The second and third research aims were focused on evaluating BDE-209 accumulation, metabolism, and thyroid toxicity in juvenile and adult life stages of fish using the fathead minnow (Pimephales promelas) as a model. BDE-209 bioaccumulated and was debrominated to several reductive metabolites ranging from penta- to octaBDEs in both juvenile and adult fish exposed to BDE-209. In addition, thyroid hormone regulation in juvenile and adult male fathead minnows was severely disrupted by BDE-209 at low, environmentally relevant exposures. In juvenile minnows, the activity of dio enzymes (T4-outer ring deiodination; T4-ORD and T4-inner ring deiodination; T4-IRD) declined by ~74% upon oral doses of 9.8 ± 0.2 µg/g wet weight (ww) food at 3% body weight (bw)/day for 28 days, compared to controls. Declines in dio activity were accompanied by thyroid follicle hypertrophy indicative of over-stimulation and injury. In addition to thyroid disruption, a distinctive liver phenotype characterized by vacuolated hepatocyte nuclei was measured in ~48% of hepatocytes from treated fish that was not observed in controls.
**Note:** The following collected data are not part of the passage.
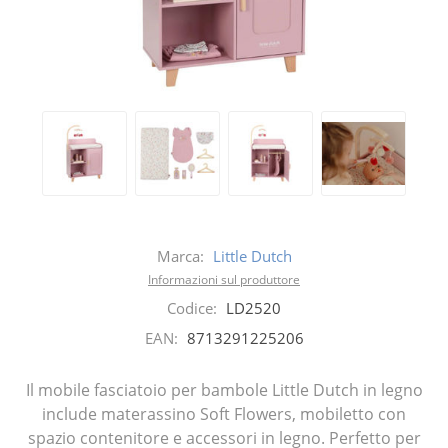
Marca:
Little Dutch
Informazioni sul produttore
Codice:
LD2520
EAN:
8713291225206
Il mobile fasciatoio per bambole Little Dutch in legno
include materassino Soft Flowers, mobiletto con
spazio contenitore e accessori in legno. Perfetto per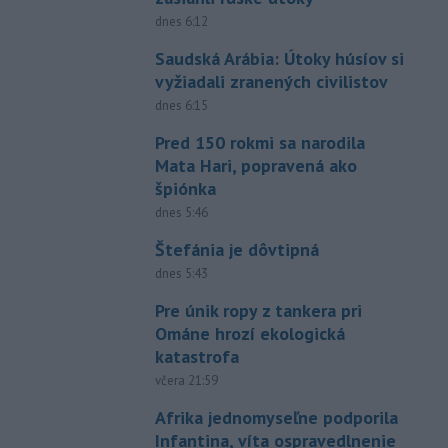
dnes 6:12
Saudská Arábia: Útoky húsíov si
vyžiadali zranených civilistov
dnes 6:15
Pred 150 rokmi sa narodila
Mata Hari, popravená ako
špiónka
dnes 5:46
Štefánia je dôvtipná
dnes 5:43
Pre únik ropy z tankera pri
Ománe hrozí ekologická
katastrofa
včera 21:59
Afrika jednomyseľne podporila
Infantina, víta ospravedlnenie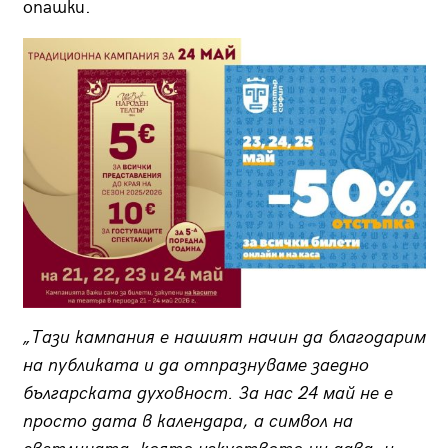
опашки.
„Тази кампания е нашият начин да благодарим
на публиката и да отпразнуваме заедно
българската духовност. За нас 24 май не е
просто дата в календара, а символ на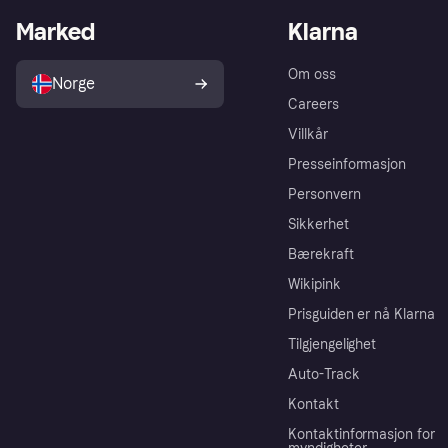
Marked
Klarna
Om oss
Norge
Careers
Villkår
Presseinformasjon
Personvern
Sikkerhet
Bærekraft
Wikipink
Prisguiden er nå Klarna
Tilgjengelighet
Auto-Track
Kontakt
Kontaktinformasjon for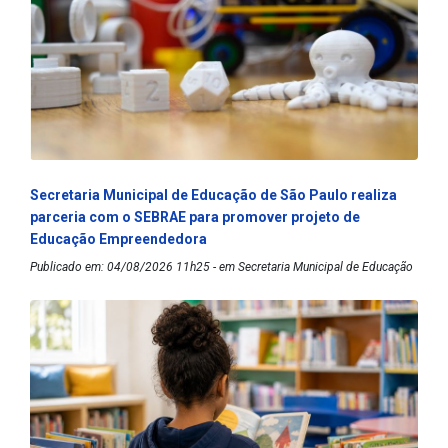
Secretaria Municipal de Educação de São Paulo realiza
parceria com o SEBRAE para promover projeto de
Educação Empreendedora
Publicado em: 04/08/2026 11h25 - em Secretaria Municipal de Educação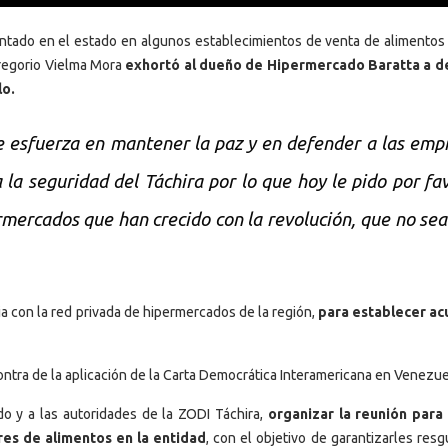
entado en el estado en algunos establecimientos de venta de alimentos
Gregorio Vielma Mora
exhortó al dueño de Hipermercado Baratta a d
lo.
e esfuerza en mantener la paz y en defender a las emp
a seguridad del Táchira por lo que hoy le pido por fav
rmercados que han crecido con la revolución, que no se
.
ria con la red privada de hipermercados de la región,
para establecer a
ontra de la aplicación de la Carta Democrática Interamericana en Venezue
do y a las autoridades de la ZODI Táchira,
organizar la reunión para 
es de alimentos en la entidad
, con el objetivo de garantizarles res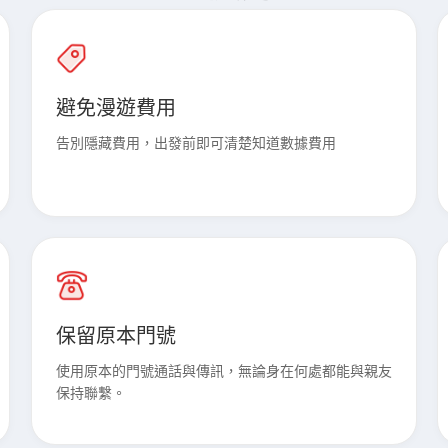
避免漫遊費用
告別隱藏費用，出發前即可清楚知道數據費用
保留原本門號
使用原本的門號通話與傳訊，無論身在何處都能與親友
保持聯繫。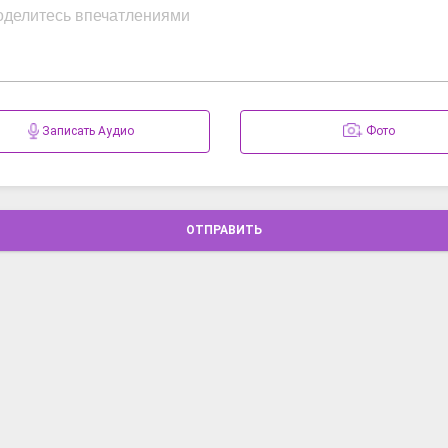
Записать Аудио
Фото
ОТПРАВИТЬ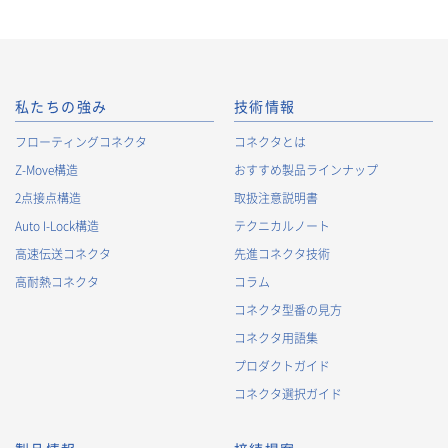
私たちの強み
技術情報
フローティングコネクタ
コネクタとは
Z-Move構造
おすすめ製品ラインナップ
2点接点構造
取扱注意説明書
Auto I-Lock構造
テクニカルノート
高速伝送コネクタ
先進コネクタ技術
高耐熱コネクタ
コラム
コネクタ型番の見方
コネクタ用語集
プロダクトガイド
コネクタ選択ガイド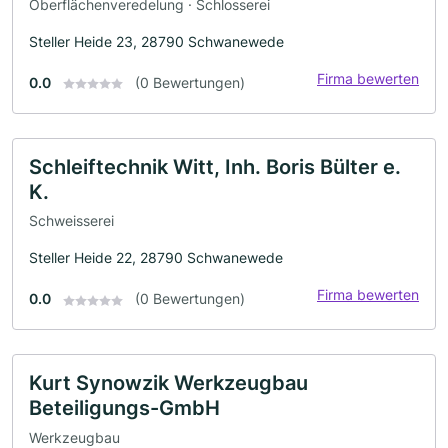
Oberflächenveredelung · Schlosserei
Steller Heide 23, 28790 Schwanewede
Firma bewerten
0.0
(0 Bewertungen)
Schleiftechnik Witt, Inh. Boris Bülter e.
K.
Schweisserei
Steller Heide 22, 28790 Schwanewede
Firma bewerten
0.0
(0 Bewertungen)
Kurt Synowzik Werkzeugbau
Beteiligungs-GmbH
Werkzeugbau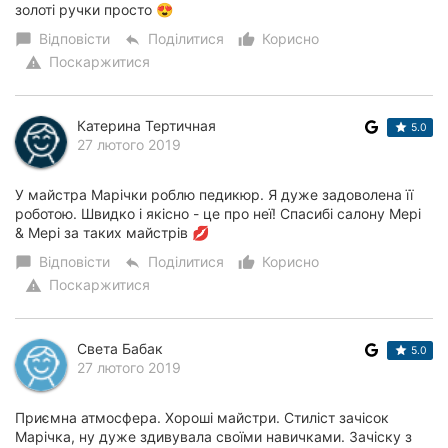
золоті ручки просто 😍
Відповісти
Поділитися
Корисно
chat_bubble
reply
thumb_up_alt
Поскаржитися
warning
Катерина Тертичная
5.0
27 лютого 2019
У майстра Марічки роблю педикюр. Я дуже задоволена її
роботою. Швидко і якісно - це про неї! Спасибі салону Мері
& Мері за таких майстрів 💋
Відповісти
Поділитися
Корисно
chat_bubble
reply
thumb_up_alt
Поскаржитися
warning
Света Бабак
5.0
27 лютого 2019
Приємна атмосфера. Хороші майстри. Стиліст зачісок
Марічка, ну дуже здивувала своїми навичками. Зачіску з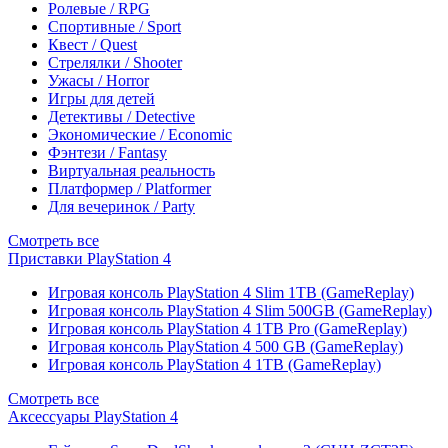
Ролевые / RPG
Спортивные / Sport
Квест / Quest
Стрелялки / Shooter
Ужасы / Horror
Игры для детей
Детективы / Detective
Экономические / Economic
Фэнтези / Fantasy
Виртуальная реальность
Платформер / Platformer
Для вечеринок / Party
Смотреть все
Приставки PlayStation 4
Игровая консоль PlayStation 4 Slim 1TB (GameReplay)
Игровая консоль PlayStation 4 Slim 500GB (GameReplay)
Игровая консоль PlayStation 4 1TB Pro (GameReplay)
Игровая консоль PlayStation 4 500 GB (GameReplay)
Игровая консоль PlayStation 4 1TB (GameReplay)
Смотреть все
Аксессуары PlayStation 4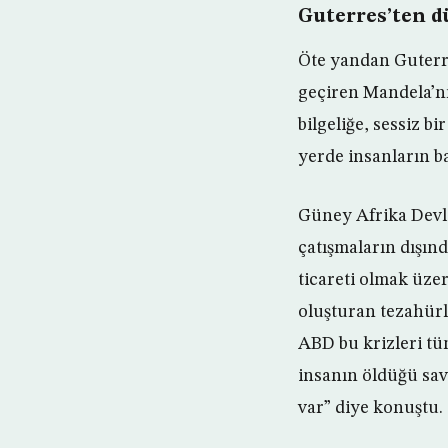
Guterres’ten d
Öte yandan Guterre
geçiren Mandela’nı
bilgeliğe, sessiz b
yerde insanların b
Güney Afrika Devl
çatışmaların dışın
ticareti olmak üzer
oluşturan tezahürl
ABD bu krizleri tüm
insanın öldüğü sava
var” diye konuştu.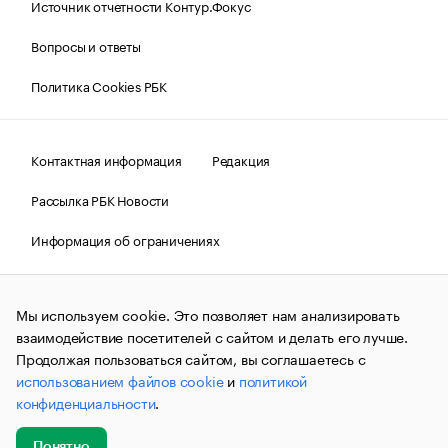
Источник отчетности Контур.Фокус
Вопросы и ответы
Политика Cookies РБК
Контактная информация
Редакция
Рассылка РБК Новости
Информация об ограничениях
Правовая информация
О соблюдении авторских прав
Мы используем cookie. Это позволяет нам анализировать
© АО «РОСБИЗНЕСКОНСАЛТИНГ»,
1995–2026.
Сообщения
и материалы информационного агентства «РБК»
взаимодействие посетителей с сайтом и делать его лучше.
(зарегистрировано Федеральной службой по надзору в сфере
Продолжая пользоваться сайтом, вы соглашаетесь с
связи, информационных технологий и массовых
использованием файлов cookie
и
политикой
коммуникаций (Роскомнадзор) 09.12.2015 за номером ИА
№ФС77-63848) сопровождаются пометкой «РБК». Отдельные
конфиденциальности
.
публикации могут содержать информацию,
не предназначенную для пользователей
до 18 лет.
companycardsfeedback@rbc.ru
Понятно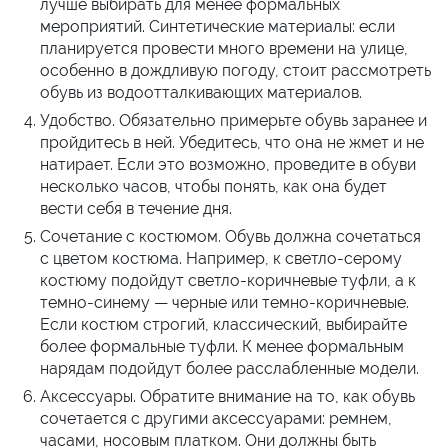
лучше выбирать для менее формальных
мероприятий. Синтетические материалы: если
планируется провести много времени на улице,
особенно в дождливую погоду, стоит рассмотреть
обувь из водоотталкивающих материалов.
Удобство. Обязательно примерьте обувь заранее и
пройдитесь в ней. Убедитесь, что она не жмет и не
натирает. Если это возможно, проведите в обуви
несколько часов, чтобы понять, как она будет
вести себя в течение дня.
Сочетание с костюмом. Обувь должна сочетаться
с цветом костюма. Например, к светло-серому
костюму подойдут светло-коричневые туфли, а к
темно-синему — черные или темно-коричневые.
Если костюм строгий, классический, выбирайте
более формальные туфли. К менее формальным
нарядам подойдут более расслабленные модели.
Аксессуары. Обратите внимание на то, как обувь
сочетается с другими аксессуарами: ремнем,
часами, носовым платком. Они должны быть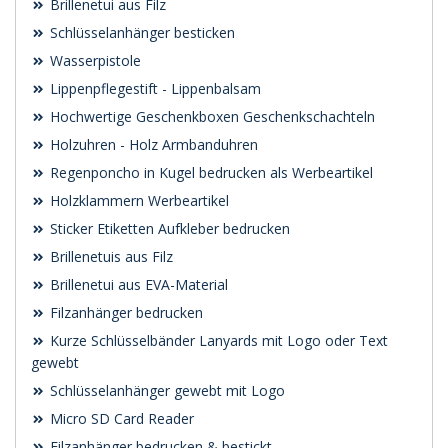
Brillenetui aus Filz
Schlüsselanhänger besticken
Wasserpistole
Lippenpflegestift - Lippenbalsam
Hochwertige Geschenkboxen Geschenkschachteln
Holzuhren - Holz Armbanduhren
Regenponcho in Kugel bedrucken als Werbeartikel
Holzklammern Werbeartikel
Sticker Etiketten Aufkleber bedrucken
Brillenetuis aus Filz
Brillenetui aus EVA-Material
Filzanhänger bedrucken
Kurze Schlüsselbänder Lanyards mit Logo oder Text
gewebt
Schlüsselanhänger gewebt mit Logo
Micro SD Card Reader
Filzanhänger bedrucken & bestickt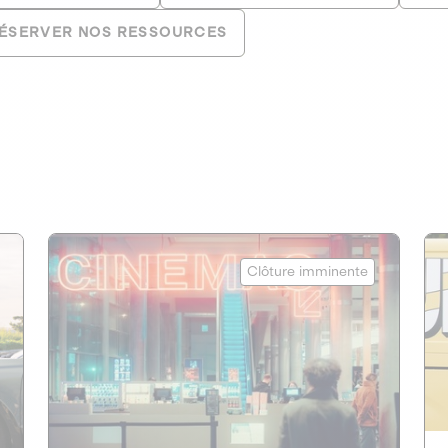
ÉSERVER NOS RESSOURCES
mk2 cinémas
Clôture imminente
CAPITAL INVESTISSEMENT
1
CULTURE INDÉPENDANTE
Maison de cinéma indépendante de
référence en Europe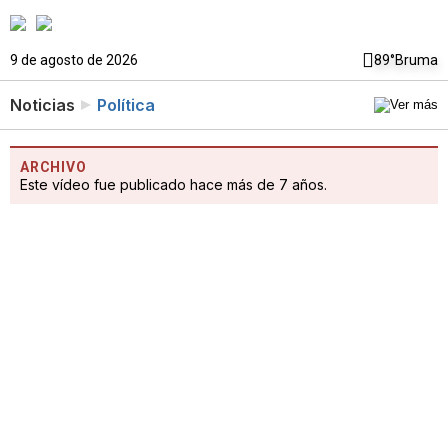
9 de agosto de 2026
89°
Bruma
Noticias
Política
ARCHIVO
Este vídeo fue publicado hace más de 7 años.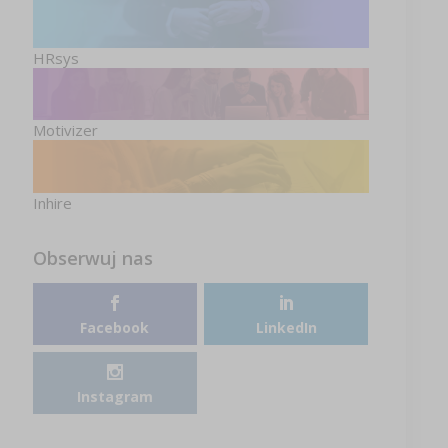
HRsys
Motivizer
Inhire
Obserwuj nas
Facebook
LinkedIn
Instagram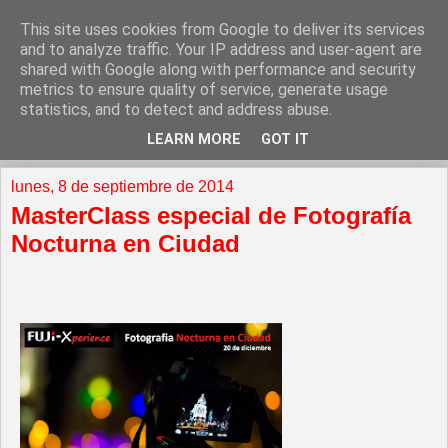
This site uses cookies from Google to deliver its services
and to analyze traffic. Your IP address and user-agent are
shared with Google along with performance and security
metrics to ensure quality of service, generate usage
statistics, and to detect and address abuse.
LEARN MORE
GOT IT
▼
lunes, 8 de septiembre de 2014
MasterClass especial de Fotografía
Nocturna en Ciudad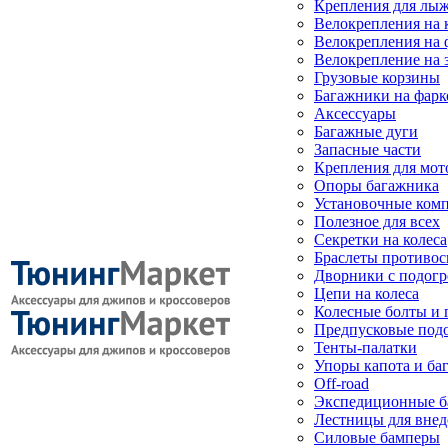
Крепления для лыж
Велокрепления на
Велокрепления на 
Велокрепление на 
Грузовые корзины
Багажники на фарк
Аксессуары
Багажные дуги
Запасные части
Крепления для мот
Опоры багажника
Установочные ком
Полезное для всех
Секретки на колеса
Браслеты противо
Дворники с подогр
Цепи на колеса
Колесные болты и 
Предпусковые под
Тенты-палатки
Упоры капота и ба
Off-road
Экспедиционные б
Лестницы для вне
Силовые бамперы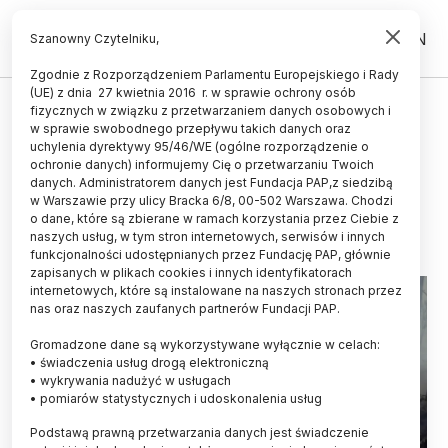
PL
EN
Szanowny Czytelniku,
Zgodnie z Rozporządzeniem Parlamentu Europejskiego i Rady
(UE) z dnia 27 kwietnia 2016 r. w sprawie ochrony osób
ŚWIAT
fizycznych w związku z przetwarzaniem danych osobowych i
w sprawie swobodnego przepływu takich danych oraz
Raport: rekordowe zniszczenia z
uchylenia dyrektywy 95/46/WE (ogólne rozporządzenie o
powodu pożarów w tym roku
ochronie danych) informujemy Cię o przetwarzaniu Twoich
danych. Administratorem danych jest Fundacja PAP,z siedzibą
w Warszawie przy ulicy Bracka 6/8, 00-502 Warszawa. Chodzi
14.05.2026
aktualizacja: 14.05.2026
o dane, które są zbierane w ramach korzystania przez Ciebie z
1 minuta czytania
naszych usług, w tym stron internetowych, serwisów i innych
funkcjonalności udostępnianych przez Fundację PAP, głównie
zapisanych w plikach cookies i innych identyfikatorach
internetowych, które są instalowane na naszych stronach przez
nas oraz naszych zaufanych partnerów Fundacji PAP.
Gromadzone dane są wykorzystywane wyłącznie w celach:
• świadczenia usług drogą elektroniczną
• wykrywania nadużyć w usługach
• pomiarów statystycznych i udoskonalenia usług
Podstawą prawną przetwarzania danych jest świadczenie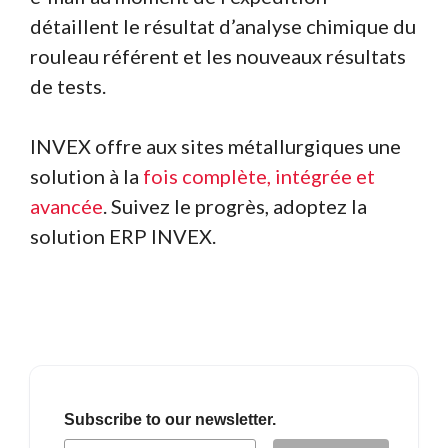
détaillent le résultat d’analyse chimique du
rouleau référent et les nouveaux résultats
de tests.
INVEX offre aux sites métallurgiques une
solution à la
fois complète, intégrée et
avancée
. Suivez le progrès, adoptez la
solution ERP INVEX.
Subscribe to our newsletter.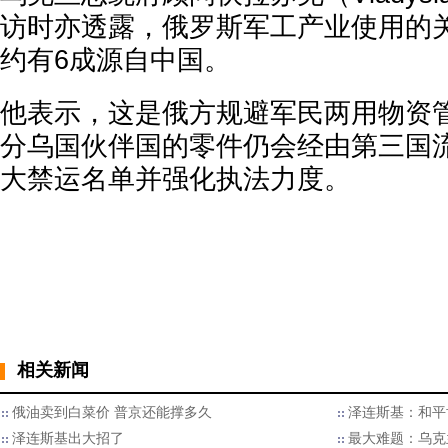
访时亦透露，俄罗斯军工产业使用的
约有6成源自中国。
他表示，这是俄方规避军民两用物资
分乌国伙伴国的零件仍会经由第三国
大禁运名单并强化执法力度。
相关新闻
俄油卖到白菜价 普京还能撑多久
泽连斯基：和平
泽连斯基出大招了
最大难题：乌克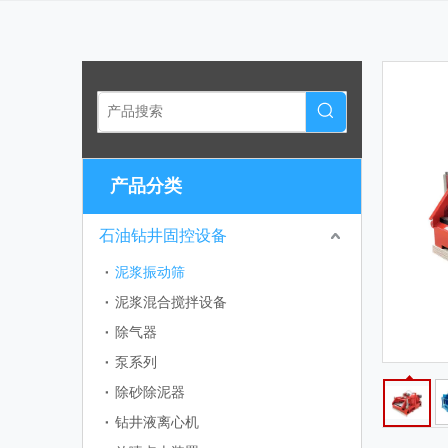
产品分类
石油钻井固控设备
泥浆振动筛
泥浆混合搅拌设备
除气器
泵系列
除砂除泥器
钻井液离心机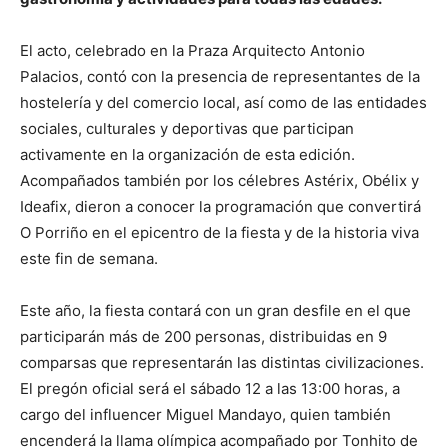
El acto, celebrado en la Praza Arquitecto Antonio
Palacios, contó con la presencia de representantes de la
hostelería y del comercio local, así como de las entidades
sociales, culturales y deportivas que participan
activamente en la organización de esta edición.
Acompañados también por los célebres Astérix, Obélix y
Ideafix, dieron a conocer la programación que convertirá
O Porriño en el epicentro de la fiesta y de la historia viva
este fin de semana.
Este año, la fiesta contará con un gran desfile en el que
participarán más de 200 personas, distribuidas en 9
comparsas que representarán las distintas civilizaciones.
El pregón oficial será el sábado 12 a las 13:00 horas, a
cargo del influencer Miguel Mandayo, quien también
encenderá la llama olímpica acompañado por Tonhito de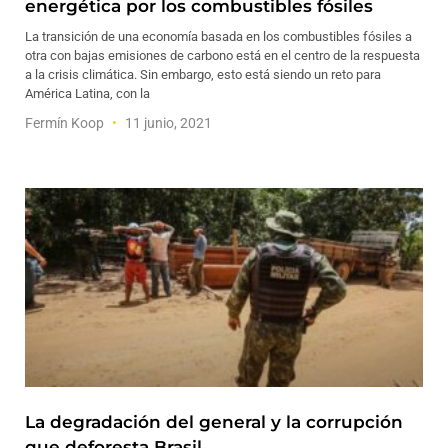
energética por los combustibles fósiles
La transición de una economía basada en los combustibles fósiles a
otra con bajas emisiones de carbono está en el centro de la respuesta
a la crisis climática. Sin embargo, esto está siendo un reto para
América Latina, con la
Fermín Koop
11 junio, 2021
La degradación del general y la corrupción
que deforesta Brasil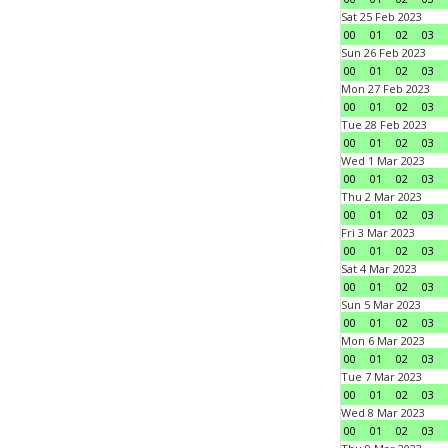
Sat 25 Feb 2023
00
01
02
03
Sun 26 Feb 2023
00
01
02
03
Mon 27 Feb 2023
00
01
02
03
Tue 28 Feb 2023
00
01
02
03
Wed 1 Mar 2023
00
01
02
03
Thu 2 Mar 2023
00
01
02
03
Fri 3 Mar 2023
00
01
02
03
Sat 4 Mar 2023
00
01
02
03
Sun 5 Mar 2023
00
01
02
03
Mon 6 Mar 2023
00
01
02
03
Tue 7 Mar 2023
00
01
02
03
Wed 8 Mar 2023
00
01
02
03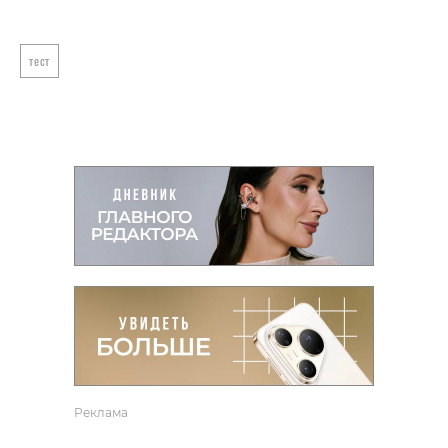
тест
Реклама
Under the third research aim, adult male fathead minnows received dietary treatments of BDE-209 at a low dose (95.3 ± 0.41 ng/g-food at 3% bw/day) and a high dose (10.1 ± 0.10 µg/g-food at 3% bw/day) for 28 days followed by a 14-day depuration period to evaluate recovery. Compared to negative controls, adult male fish exposed orally to BDE-209 at the low dose tested for 28 days experienced a 53% and 46% decline in circulating total T4 and T3, respectively, while fish at the high BDE-209 dose tested had total T4 and T3 deficits of 59% and 62%, respectively. Depressed levels of plasma thyroid hormones were accompanied by a 45-50% decline in the rate of T4-ORD in brains of all treatments by day 14 of the exposure. The decreased T4-ORD continued in the brain at day 28 with a ~65% decline measured at both BDE-209 doses. BDE-209 exposures also caused transient, tissue-specific upregulations of relative mRNA transcripts encoding dio enzymes (dio1, dio2), thyroid hormone receptors (TR&alpha, TR&beta), and thyroid hormone transporters (MCT8, OATP1c1) in the brain and liver in patterns that varied with time and dose, possibly as a compensatory response to hypothyroidism. In addition, thyroid perturbations at the low dose tested generally were equal to those measured at the high dose tested, suggesting non-linear relationships between PBDE exposures and thyroid dysfunction in adult fish. Thus, mechanisms for BDE-209 induced disruption of thyroid regulation can be proposed in adult male minnows that involve altered patterns of thyroid hormone signaling at several important steps in their transport and activation.
A growing body of evidence describing PBDE toxicity in biota, including data generated here, along with studies showing continued and rising PBDE body burdens, raises concern for human and wildlife health. Long delays in removing PBDEs from the market, their ongoing presence in many products still in use, and their active use outside the U.S. and European Union will leave a lasting legacy of rising contamination unless more concerted regulatory and policy actions are taken to reduce future exposures and harm.